Für Nutzer:innen von Rollstühlen und Rollatoren gibt es spezielle Einkaufswagen, die direkt an die Hilfsmittel angeschlossen werden, damit sie ihre Hände frei haben. Barrierefreie Zugänge und Flächen sowie breite Gänge ermöglichen eine autonome Fortbewegung. „Wir wollen ein Zeichen setzen und andere Supermärkte zum Nachahmen ermutigen. Alle Elemente und Serviceleistungen werden sehr gut angenommen. Etliche Kunden kommen sogar aus dem weiteren Umkreis hierher. Das Feedback ist durchweg positiv“, erklärt Melanie Cachafeiro.
Behutsam herangehen
Esther Fernández, selbst blind und Vizepräsidentin des Verbands der Seh- und Hörbehinderten in Andorra, der bei dem Projekt beratend zur Seite stand, zeigt sich erfreut über die Initiative von E. Leclerc: „Ich konnte es anfangs gar nicht glauben, dass ein Supermarkt von sich aus so etwas in die Tat umsetzen würde. Ich selbst bin immer auf Hilfe beim Einkauf angewiesen, aber diese jetzt direkt im Supermarkt zu bekommen, macht es mir viel leichter und ich bin dadurch viel unabhängiger als anderswo.“
Für den Umgang mit dieser Zielgruppe werden die Mitarbeitenden des Supermarktes speziell geschult, damit Berührungsängste vermieden werden. So ist es beispielsweise nicht empfehlenswert, blinde Personen beim ersten Ansprechen zu berühren, denn das könnte sie irritieren und aus dem Konzept bringen. Vielmehr gilt es, verbal Hilfe anzubieten und zu leisten, wenn dies ausdrücklich erwünscht wird.
Still & leise
Mit dem permanent inklusiven Einkaufserlebnis geht Leclerc einen Schritt weiter als die Initiative „Stille Stunde“, auch „Silent Shopping“ genannt. Diese hatte 2019 in Neuseeland ihren Anfang auf Anregung der Mutter eines autistischen Kindes genommen, für das der Einkauf im Supermarkt eine starke sensorische Belastung darstellte. Seitdem macht das Beispiel auch in Europa Schule und wurde seit 2022 hierzulande in verschiedenen Rewe- und Edeka-Märkten getestet und vielerorts auch eingeführt.

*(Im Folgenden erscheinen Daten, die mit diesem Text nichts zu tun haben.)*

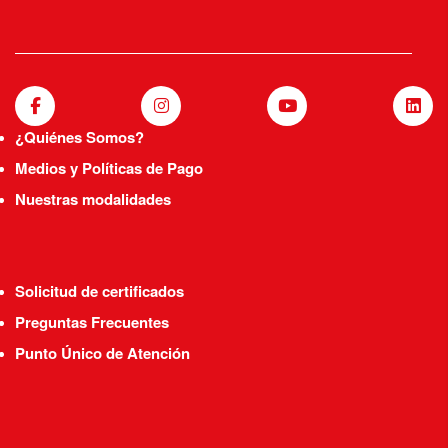
¿Quiénes Somos?
Medios y Políticas de Pago
Nuestras modalidades
Solicitud de certificados
Preguntas Frecuentes
Punto Único de Atención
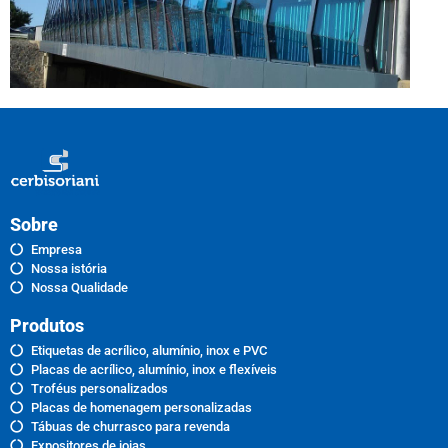
Sobre
Empresa
Nossa istória
Nossa Qualidade
Produtos
Etiquetas de acrílico, alumínio, inox e PVC
Placas de acrílico, alumínio, inox e flexíveis
Troféus personalizados
Placas de homenagem personalizadas
Tábuas de churrasco para revenda
Expositores de joias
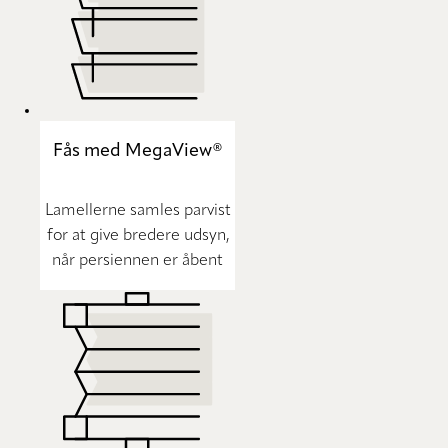
Fås med MegaView®
Lamellerne samles parvist
for at give bredere udsyn,
når persiennen er åbent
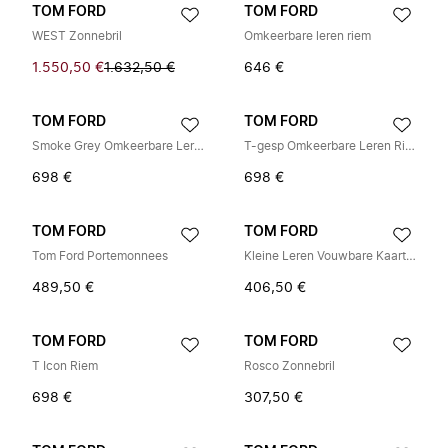
TOM FORD
TOM FORD
WEST Zonnebril
Omkeerbare leren riem
1.550,50 €
1.632,50 €
646 €
TOM FORD
TOM FORD
Smoke Grey Omkeerbare Leren Riem
T-gesp Omkeerbare Leren Riem
698 €
698 €
TOM FORD
TOM FORD
Tom Ford Portemonnees
Kleine Leren Vouwbare Kaarthouder
489,50 €
406,50 €
TOM FORD
TOM FORD
T Icon Riem
Rosco Zonnebril
698 €
307,50 €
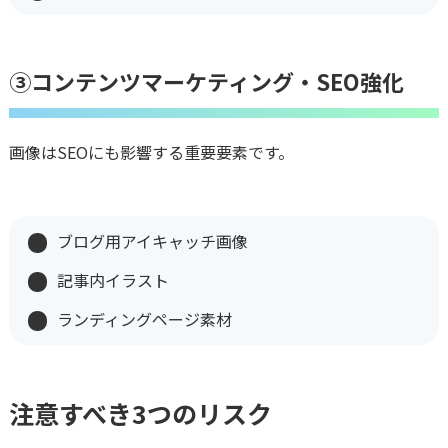
③コンテンツマーケティング・SEO強化
画像はSEOにも影響する重要要素です。
ブログ用アイキャッチ画像
記事内イラスト
ランディングページ素材
注意すべき3つのリスク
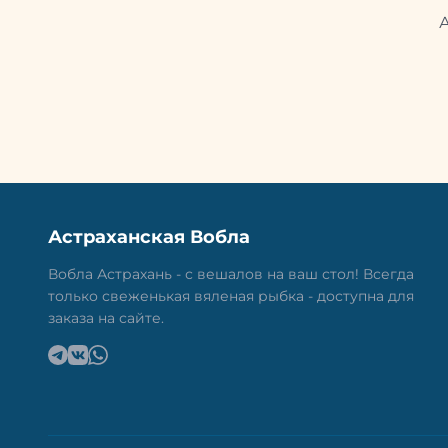
Астраханская Вобла
Вобла Астрахань - с вешалов на ваш стол! Всегда
только свеженькая вяленая рыбка - доступна для
заказа на сайте.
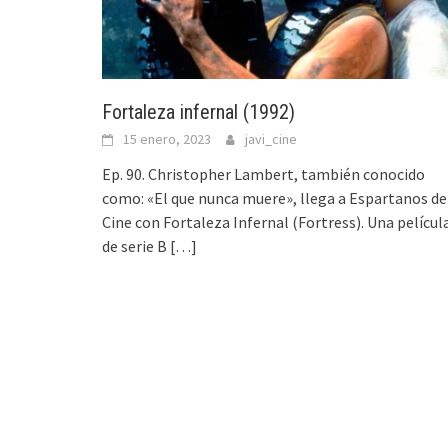
Fortaleza infernal (1992)
15 enero, 2023
javi_cine
Ep. 90. Christopher Lambert, también conocido
como: «El que nunca muere», llega a Espartanos de
Cine con Fortaleza Infernal (Fortress). Una películ
de serie B
[…]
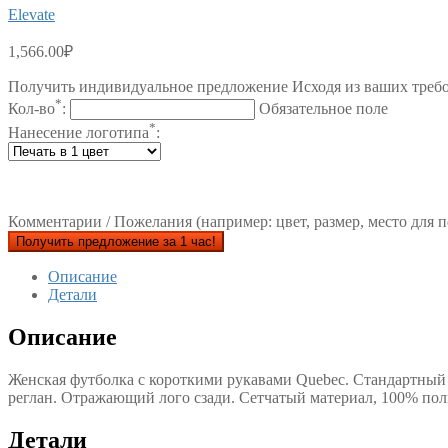
Elevate
1,566.00
₽
Получить индивидуальное предложение Исходя из ваших треб
*
Кол-во
:
Обязательное поле
*
Нанесение логотипа
:
Комментарии / Пожелания (например: цвет, размер, место для п
Получить предложение за 1 час!
Описание
Детали
Описание
Женская футболка с короткими рукавами Quebec. Стандартный 
реглан. Отражающий лого сзади. Сетчатый материал, 100% пол
Детали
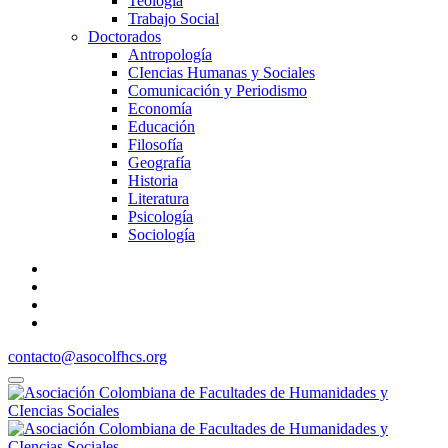
Teología
Trabajo Social
Doctorados
Antropología
CIencias Humanas y Sociales
Comunicación y Periodismo
Economía
Educación
Filosofía
Geografía
Historia
Literatura
Psicología
Sociología
contacto@asocolfhcs.org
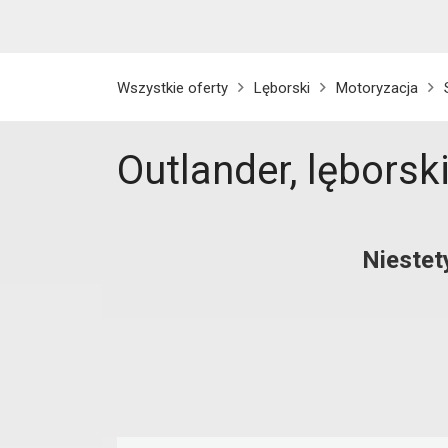
Wszystkie oferty
Lęborski
Motoryzacja
Outlander, lęborsk
Niestet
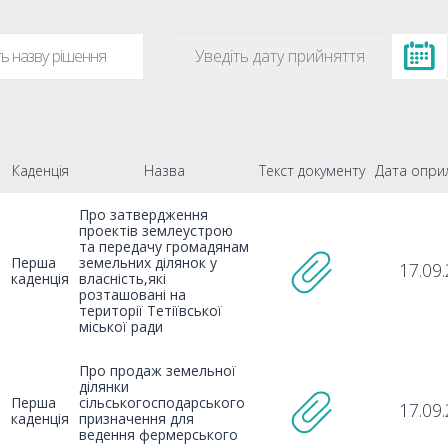
я
Каденція
Назва
Текст документу
Дата опри
Про затвердження
проектів землеустрою
та передачу громадянам
Перша
земельних ділянок у
17.09
каденція
власність,які
розташовані на
території Тетіївської
міської ради
Про продаж земельної
ділянки
Перша
сільськогосподарського
17.09
каденція
призначення для
ведення фермерського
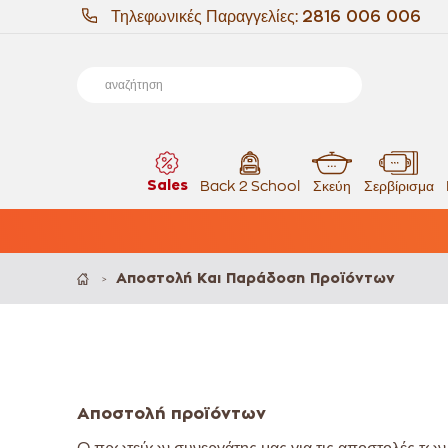
Τηλεφωνικές Παραγγελίες:
2816 006 006
Sales
Back 2 School
Σκεύη
Σερβίρισμα
Αποστολή Και Παράδοση Προϊόντων
>
Αποστολή προϊόντων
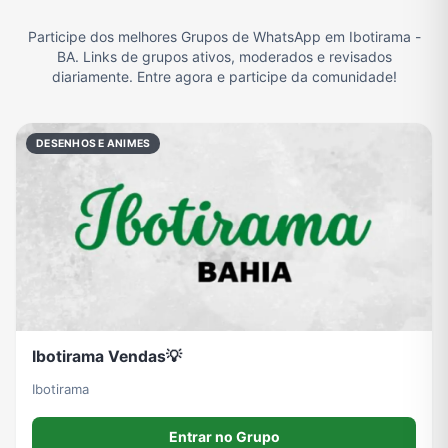
Participe dos melhores Grupos de WhatsApp em Ibotirama -
Filmes e Séries
Frases e Mensagens
Futebol
Games e Jogos
BA. Links de grupos ativos, moderados e revisados
diariamente. Entre agora e participe da comunidade!
Ganhar Dinheiro
Imobiliária
Memes, Engraçados e Zoeira
Moda e Beleza
DESENHOS E ANIMES
Música
Namoro
Notícias
Outros
Política
Profissões
Receitas
Redes Sociais
Ibotirama Vendas💡
Religião
Tecnologia
TV
Vagas de Empregos
Ibotirama
Entrar no Grupo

Ein mögliches Symptom bei Autismus ist eine Überempfindlichkeit gegenüber äußeren Reizen wie Licht, Gerüche, Geräusche oder Berührungen. Vielen Menschen mit Autismus fällt es deshalb schwer, störende Geräusche im Supermarkt auszublenden. Das Projekt ermöglicht es der Kundschaft, an bestimmten Tagen und Uhrzeiten bei reduzierter Lautstärke, gedimmtem Licht und in einer ruhigen Atmosphäre weitgehend ohne Ablenkung einzukaufen.